Barabati Fort is a 14th-century fort built by the Ganga dynasty near Cuttack, Odisha. The ruins of the fort remain with its moat, gate, and the earthen mound of the nine-storied palace, which evokes the memories of past days. Today it sits next to the modern Barabati Stadium, the venue of various sport events and cultural programs. There is also a temple dedicated to Katak Chandi, the presiding deity of the city, not far away from the fort. Now there are plans to develop the old Gadakhai into a world class tourist destination with boating facilities and a world class park. The renovation work of the Gadakhai is going on in full swing.
This medieval fort is situated about 8 km away from the center of the Cuttack, at the apex of a delta formed by the river Mahanadi on the north and its distributary, the Kathajodi on the south, and is located at 14.62 metres above sea level.

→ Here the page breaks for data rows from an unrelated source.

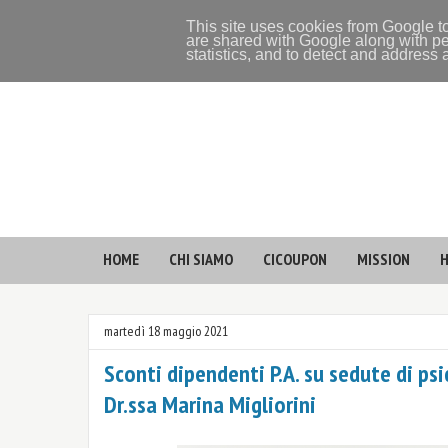
This site uses cookies from Google to
are shared with Google along with pe
statistics, and to detect and address
HOME
CHI SIAMO
CICOUPON
MISSION
H
martedì 18 maggio 2021
Sconti dipendenti P.A. su sedute di psi
Dr.ssa Marina Migliorini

The ruins of the old Barabati Fort lie on the right bank of the Mahanadi, in the western part of the city. All that remains of the Fort is an arched gateway and the earthen mound of the nine-storeyed palace. Archaeological surveys reveal that the Fort was roughly rectangular in structure having an area of over 102 acres (0.41 km2), and it was surrounded on all sides by a wall of laterite and sandstones. To the west of the mound there is a tank. In the north-eastern corner of the mound are remains of what once was a temple. The temple was made of whitish sandstone over foundations of laterite blocks. About four hundred fragments of mouldings and some mutilated pieces of sculptures have been recovered so far. This temple of the Ganga period containing a stone idol of Lord Jagannath is in ruins. A mosque built by Nawab Murshid Quli Khan, governor of Emperor Aurangzeb in 1719 AD still exists.